After the war, James attended Pace Institute (today called Pace University) in Manhattan and studied accounting, which eventually became his career. During college, he became captain of “Running Wild” as a summer job for several years. At this time each Fire Island community had their own ferry company. Captain Elmont Patterson took over Ocean Beach’s ferry company and did not own enough boats to run it so he hired more boats to fill the gap. The “Running Wild,” a former rumrunner that James said was used during prohibition for smuggling alcohol before his time, became one of these boats. The ferry was owned by Gus Pagels and he paid James to pick up passengers for the Ocean Beach and Fair Harbor ferry companies. James’ mainland residence is a Bay Shore home that once belonged to Pagels. James married his wife, Lorraine, in 1950, which eventually put an end to his days as a ferry captain. “My wife didn’t like it,” he said of his ferry boat captain job, “because weekends were the times you get together and I’m out on the bay on the boat all the time.” He added that “she put up with it for a while.”
James also constructed his current Lonelyville home around this time. His father had purchased the land in anticipation of having to move his Fair Harbor home out of the way of Robert Moses’ proposed highway. However, the highway project was halted through the activism of angry Fire Island residents and the creation of Fire Island National Seashore so the land was still empty at the time. James asked his father for the land and his father gave it to him since he was his sole heir anyway. The land was originally two plots, but some of this was eventually taken in exchange for compensation by the Town of Islip via eminent domain in order to build the path that passes through Lonelyville today. Before this path existed, James recalls people simply wandering through their neighbor’s property in order to traverse the area.
James and his family have strong ties to the Fair Harbor Fire Department. His father was a member, and his dad’s badge number was 12. James for his part was elected Honorary Fire Commissioner for Lonelyville. At the time Lonelyville was not part of the Fair Harbor Fire District like it is today and instead paid for fire protection from Fair Harbor. Lonelyville later joined the Fair Harbor Fire District after the state changed its regulations to allow for non-contiguous fire districts. Prior to this change Dunewood’s insistence on maintaining its own fire district at the time was an impediment to Lonelyville joining Fair Harbor’s district. James’ history with the FHFD was remembered fondly at his 100th birthday celebration.
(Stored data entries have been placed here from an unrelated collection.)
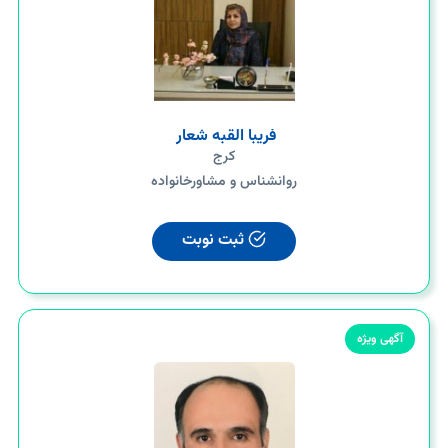
فریبا القبه شعار
کرج
روانشناس و مشاورخانواده
ثبت نوبت
آگهی ویژه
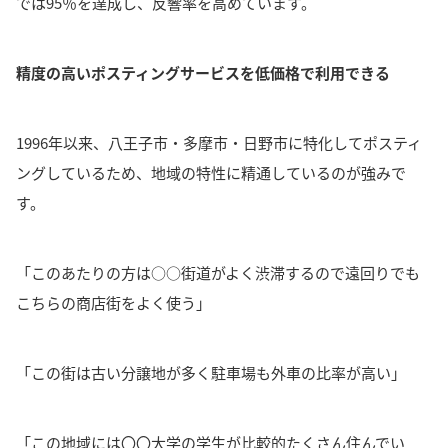
では95％を達成し、反響率を高めています。
精度の高いポスティングサービスを低価格で利用できる
1996年以来、八王子市・多摩市・日野市に特化してポスティ
ングしているため、地域の特性に精通しているのが強みで
す。
「このあたりの方は○○街道がよく渋滞するので遠回りでも
こちらの商店街をよく使う」
「この街は古い分譲地が多く駐車場も外車の比率が高い」
「この地域には〇〇大学の学生が比較的たくさん住んでい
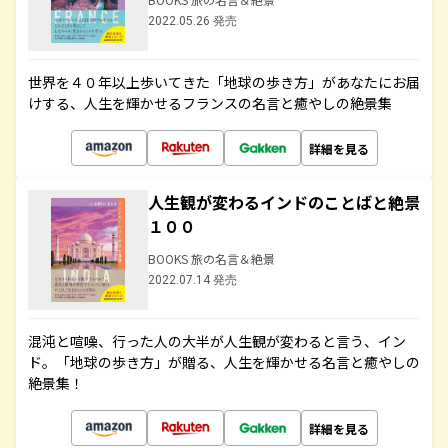
2022.05.26 発売
世界を４０年以上歩いてきた「地球の歩き方」があなたにお届
けする、人生を輝かせるフランスの名言と癒やしの絶景集
詳細を見る
人生観が変わるインドのことばと絶景
１００
BOOKS 旅の名言＆絶景
2022.07.14 発売
混沌と喧噪、行った人の大半が人生観が変わると言う、イン
ド。「地球の歩き方」が贈る、人生を輝かせる名言と癒やしの
絶景集！
詳細を見る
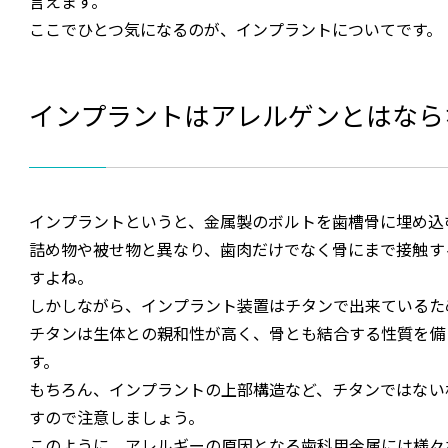
言えます。
ここでひとつ気になるのが、インプラントについてです。
インプラントはアレルゲンとはなら
インプラントというと、金属製のボルトを歯槽骨に埋め込
詰め物や被せ物と異なり、歯肉だけでなく骨にまで接触す
すよね。
しかしながら、インプラント装置はチタンで出来ているた
チタンは生体との親和性が高く、骨とも結合する性質を備
す。
もちろん、インプラントの上部構造など、チタンではない
すので注意しましょう。
このように、アレルギーの原因となる歯科用金属には様々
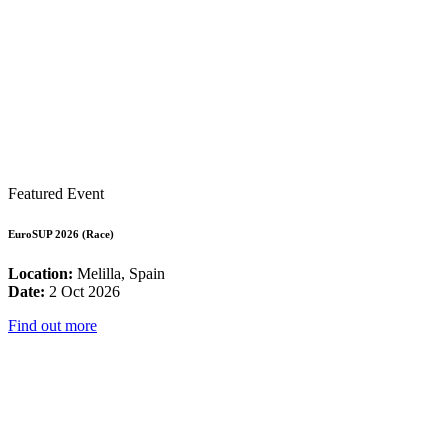
Featured Event
EuroSUP 2026 (Race)
Location:
Melilla, Spain
Date:
2 Oct 2026
Find out more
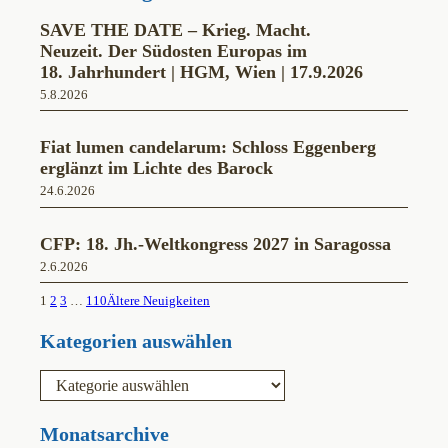
o
r
e
k
a
SAVE THE DATE – Krieg. Macht.
m
Neuzeit. Der Südosten Europas im
18. Jahrhundert | HGM, Wien | 17.9.2026
5.8.2026
Fiat lumen candelarum: Schloss Eggenberg
erglänzt im Lichte des Barock
24.6.2026
CFP: 18. Jh.-Weltkongress 2027 in Saragossa
2.6.2026
1
2
3
…
110
Ältere Neuigkeiten
Kategorien auswählen
K
a
t
e
Monatsarchive
g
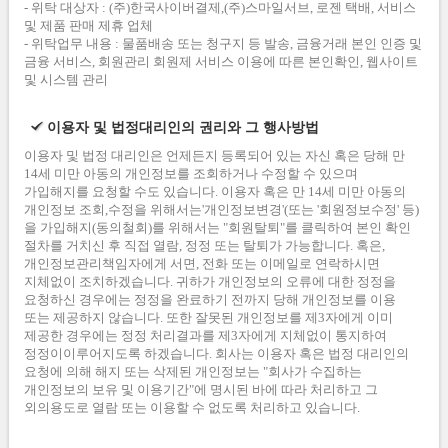
- 위탁 대상자 : (주)한국사이버결제,(주)스마일서브, 로젠 택배, 서비스
및 제품 판매 제휴 업체
- 위탁업무 내용 : 물품배송 또는 청구지 등 발송, 금융거래 본인 인증 및
금융 서비스, 회원관리 회원제 서비스 이용에 따른 본인확인, 웹사이트
및 시스템 관리
이용자 및 법정대리인의 권리와 그 행사방법
이용자 및 법정 대리인은 언제든지 등록되어 있는 자신 혹은 당해 만
14세 미만 아동의 개인정보를 조회하거나 수정할 수 있으며
가입해지를 요청할 수도 있습니다. 이용자 혹은 만 14세 미만 아동의
개인정보 조회,수정을 위해서는'개인정보변경'(또는 '회원정보수정' 등)
을 가입해지(동의철회)를 위해서는 "회원탈퇴"를 클릭하여 본인 확인
절차를 거치신 후 직접 열람, 정정 또는 탈퇴가 가능합니다. 혹은,
개인정보관리책임자에게 서면, 전화 또는 이메일로 연락하시면
지체없이 조치하겠습니다. 귀하가 개인정보의 오류에 대한 정정을
요청하신 경우에는 정정을 완료하기 전까지 당해 개인정보를 이용
또는 제공하지 않습니다. 또한 잘못된 개인정보를 제3자에게 이미
제공한 경우에는 정정 처리결과를 제3자에게 지체없이 통지하여
정정이이루어지도록 하겠습니다. 회사는 이용자 혹은 법정 대리인의
요청에 의해 해지 또는 삭제된 개인정보는 "회사가 수집하는
개인정보의 보유 및 이용기간"에 명시된 바에 따라 처리하고 그
외의용도로 열람 또는 이용할 수 없도록 처리하고 있습니다.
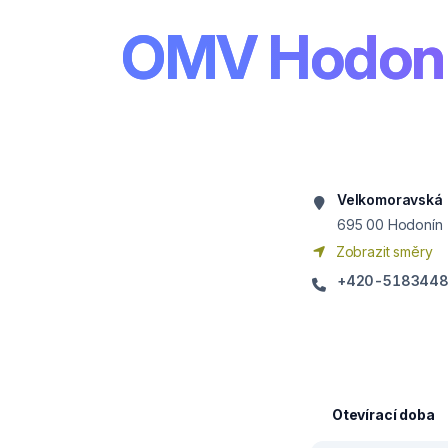
OMV Hodon
Velkomoravská
695 00
Hodonín
Zobrazit směry
+420-518344
Otevírací doba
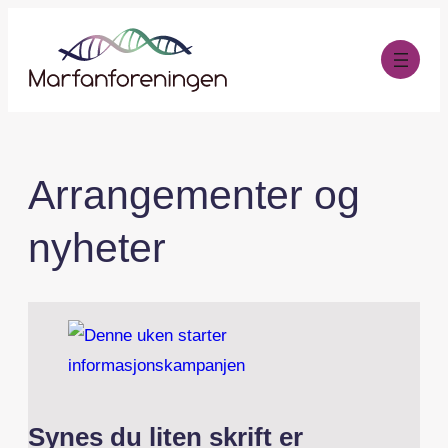
Hopp
til
innhold
Arrangementer og
nyheter
Synes du liten skrift er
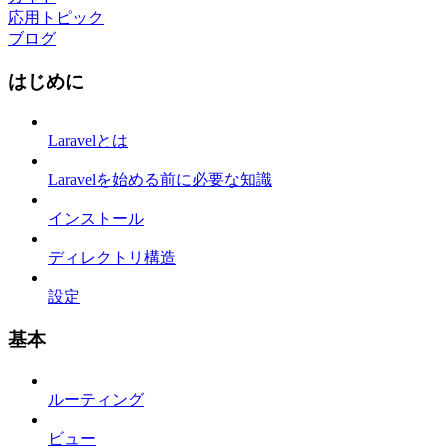
応用トピック
ブログ
はじめに
Laravelとは
Laravelを始める前に必要な知識
インストール
ディレクトリ構造
設定
基本
ルーティング
ビュー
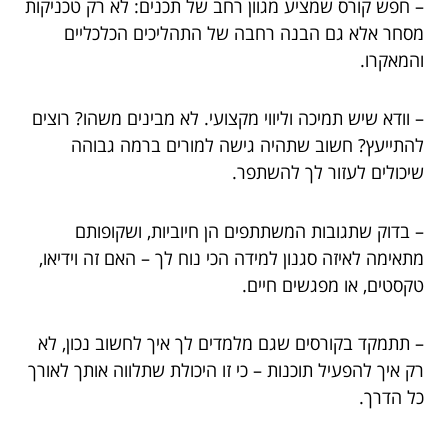
– חפש קורס שמציע מגוון רחב של תכנים: לא רק טכניקות
מסחר אלא גם הבנה רחבה של התהליכים הכלכליים
והמאקרו.
– וודא שיש תמיכה וליווי מקצועי. לא מבינים משהו? רוצים
להתייעץ? חשוב שתהיה גישה למורים ברמה גבוהה
שיכולים לעזור לך להשתפר.
– בדוק שתגובות המשתתפים הן חיוביות, ושקופותם
מתאימה לאיזה סגנון למידה הכי נוח לך – האם זה וידיאו,
טקסטים, או מפגשים חיים.
– תתמקד בקורסים שגם מלמדים לך איך לחשוב נכון, לא
רק איך להפעיל תוכנות – כי זו היכולת שתלווה אותך לאורך
כל הדרך.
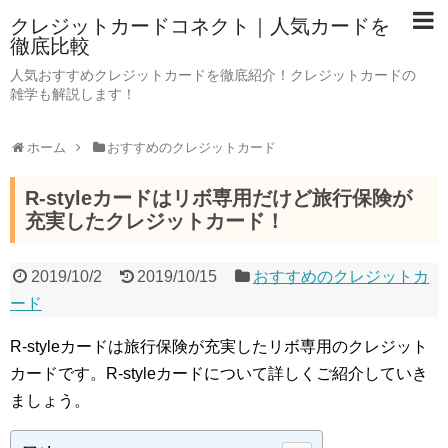
クレジットカードコネクト｜人気カードを
徹底比較
人気おすすめクレジットカードを徹底紹介！クレジットカードの
雑学も解説します！
ホーム
おすすめのクレジットカード
R-styleカードはリボ専用だけど旅行保険が
充実したクレジットカード！
2019/10/2
2019/10/15
おすすめのクレジットカ
ード
R-styleカードは旅行保険が充実したリボ専用のクレジット
カードです。R-styleカードについて詳しくご紹介していき
ましょう。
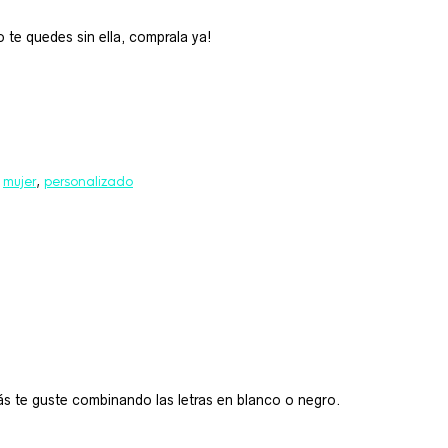
o te quedes sin ella, comprala ya!
,
mujer
,
personalizado
ás te guste combinando las letras en blanco o negro.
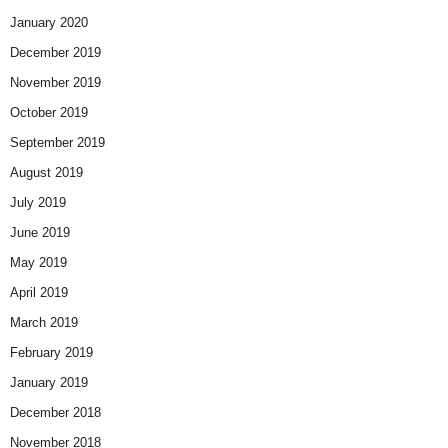
January 2020
December 2019
November 2019
October 2019
September 2019
August 2019
July 2019
June 2019
May 2019
April 2019
March 2019
February 2019
January 2019
December 2018
November 2018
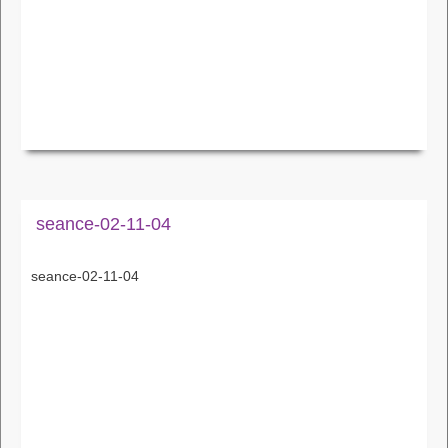
seance-02-11-04
seance-02-11-04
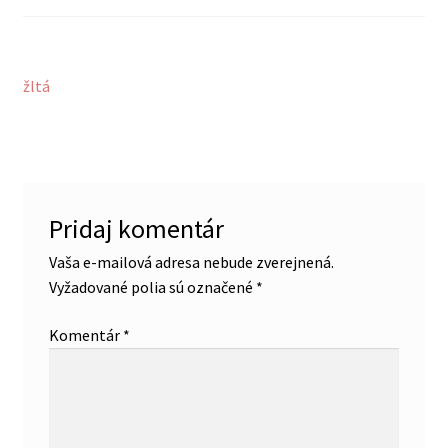
BLOG
Navigácia
Predchádzajúci
žltá
MAŠLIČKY NA KOČÍK
článok:
v
článku
Pridaj komentár
Vaša e-mailová adresa nebude zverejnená.
Vyžadované polia sú označené
*
Komentár
*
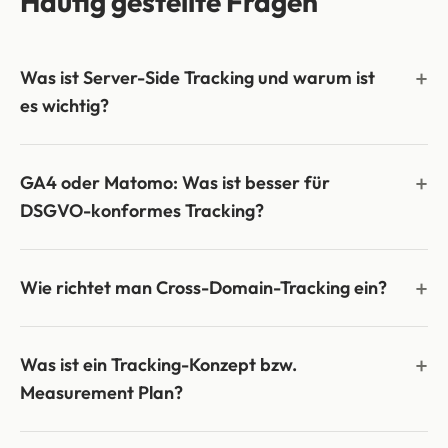
Häufig gestellte Fragen
Was ist Server-Side Tracking und warum ist
es wichtig?
GA4 oder Matomo: Was ist besser für
DSGVO-konformes Tracking?
Wie richtet man Cross-Domain-Tracking ein?
Was ist ein Tracking-Konzept bzw.
Measurement Plan?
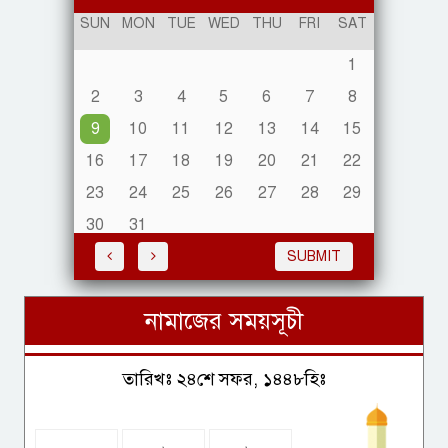
2024
SUN
MON
TUE
WED
THU
FRI
SAT
1
আঁধারের আলো প্রতিবন্ধী কল্যাণ
সংস্থার উদ্যোগে, দুইদিনব্যাপী ফ্রি
2
3
4
5
6
7
8
চিকিৎসা
9
10
11
12
13
14
15
16
17
18
19
20
21
22
23
24
25
26
27
28
29
যুক্তরাষ্ট্রের ভিসায় আসছে বড়
30
31
পরিবর্তন
SUBMIT
নামাজের সময়সূচী
আড়াই মাসে ভোটার বেড়েছে ৩ লাখ
৯ হাজার ৩১৫ জন
তারিখঃ ২৪শে সফর, ১৪৪৮হিঃ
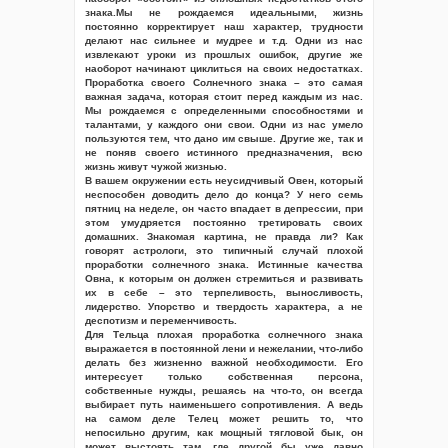
знака.Мы не рождаемся идеальными, жизнь
постоянно корректирует наш характер, трудности
делают нас сильнее и мудрее и т.д. Одни из нас
извлекают уроки из прошлых ошибок, другие же
наоборот начинают циклиться на своих недостатках.
Проработка своего Солнечного знака – это самая
важная задача, которая стоит перед каждым из нас.
Мы рождаемся с определенными способностями и
талантами, у каждого они свои. Одни из нас умело
пользуются тем, что дано им свыше. Другие же, так и
не поняв своего истинного предназначения, всю
жизнь живут чужой жизнью.
В вашем окружении есть неусидчивый Овен, который
неспособен доводить дело до конца? У него семь
пятниц на неделе, он часто впадает в депрессии, при
этом умудряется постоянно третировать своих
домашних. Знакомая картина, не правда ли? Как
говорят астрологи, это типичный случай плохой
проработки солнечного знака. Истинные качества
Овна, к которым он должен стремиться и развивать
их в себе – это терпеливость, выносливость,
лидерство. Упорство и твердость характера, а не
деспотизм и переменчивость.
Для Тельца плохая проработка солнечного знака
выражается в постоянной лени и нежелании, что-либо
делать без жизненно важной необходимости. Его
интересует только собственная персона,
собственные нужды, решаясь на что-то, он всегда
выбирает путь наименьшего сопротивления. А ведь
на самом деле Телец может решить то, что
непосильно другим, как мощный тягловой бык, он
может выстоять там, где другой бы уже давно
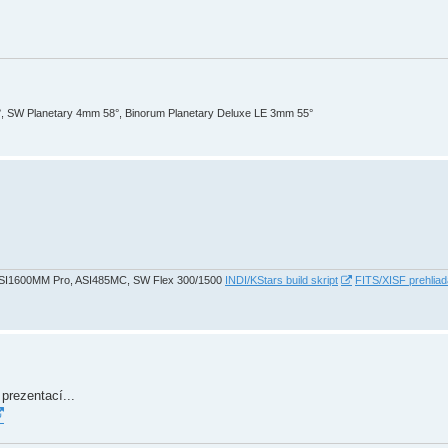
 SW Planetary 4mm 58°, Binorum Planetary Deluxe LE 3mm 55°
ASI1600MM Pro, ASI485MC, SW Flex 300/1500
INDI/KStars build skript
FITS/XISF prehlia
prezentací...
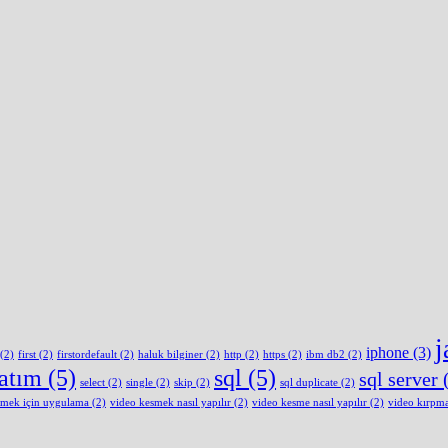
j
iphone
(3)
(2)
first
(2)
firstordefault
(2)
haluk bilginer
(2)
http
(2)
https
(2)
ibm db2
(2)
latım
(5)
sql
(5)
sql server
(
select
(2)
single
(2)
skip
(2)
sql duplicate
(2)
smek için uygulama
(2)
video kesmek nasıl yapılır
(2)
video kesme nasıl yapılır
(2)
video kırpm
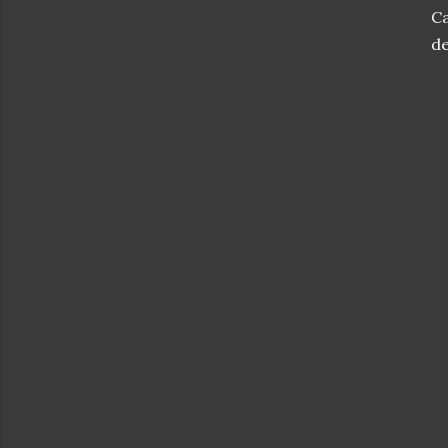
Ca
de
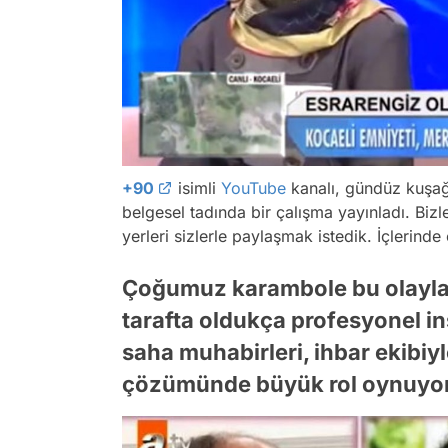
+90
isimli
YouTube
kanalı, gündüz kuşağı
belgesel tadında bir çalışma yayınladı. Bi
yerleri sizlerle paylaşmak istedik. İçlerinde 
Çoğumuz karambole bu olayla
tarafta oldukça profesyonel ins
saha muhabirleri, ihbar ekibiyl
çözümünde büyük rol oynuyor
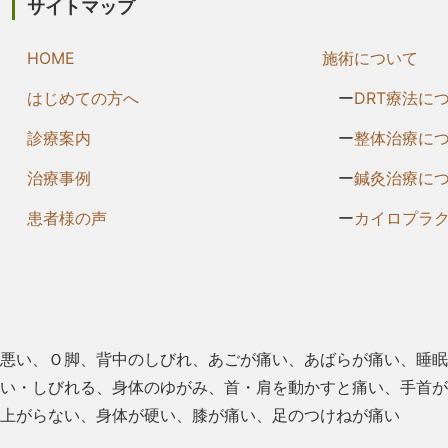
サイトマップ
HOME
施術について
はじめての方へ
DRT療法に
診療案内
整体治療に
治療事例
鍼灸治療に
患者様の声
カイロプラ
悪い、Ｏ脚、背中のしびれ、あごが痛い、あばらが痛い、睡眠
い・しびれる、⾝体のゆがみ、首・肩を動かすと痛い、手首が
上がらない、⾝体が硬い、膝が痛い、⾜のつけねが痛い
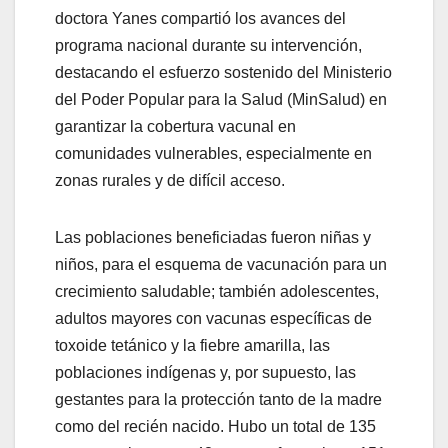
doctora Yanes compartió los avances del
programa nacional durante su intervención,
destacando el esfuerzo sostenido del Ministerio
del Poder Popular para la Salud (MinSalud) en
garantizar la cobertura vacunal en
comunidades vulnerables, especialmente en
zonas rurales y de difícil acceso.
Las poblaciones beneficiadas fueron niñas y
niños, para el esquema de vacunación para un
crecimiento saludable; también adolescentes,
adultos mayores con vacunas específicas de
toxoide tetánico y la fiebre amarilla, las
poblaciones indígenas y, por supuesto, las
gestantes para la protección tanto de la madre
como del recién nacido. Hubo un total de 135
Today, James splits his time between Bay Shore and Lonelyville. He enjoys spending time on Fire Island with his children and grandchildren. He openly admits that he prefers the Fire Island that existed in his youth before decades of development and the national seashore reshaped the island and before it started “getting to be the place to come to,” as he put it. Still, when asked how he feels being able to spend time with family and grandkids on Fire Island today, almost a century after he first visited, he says it feels “wonderful, the kids love it.”
Hopefully he will get to spend many more birthdays on Fire Island in the years to come.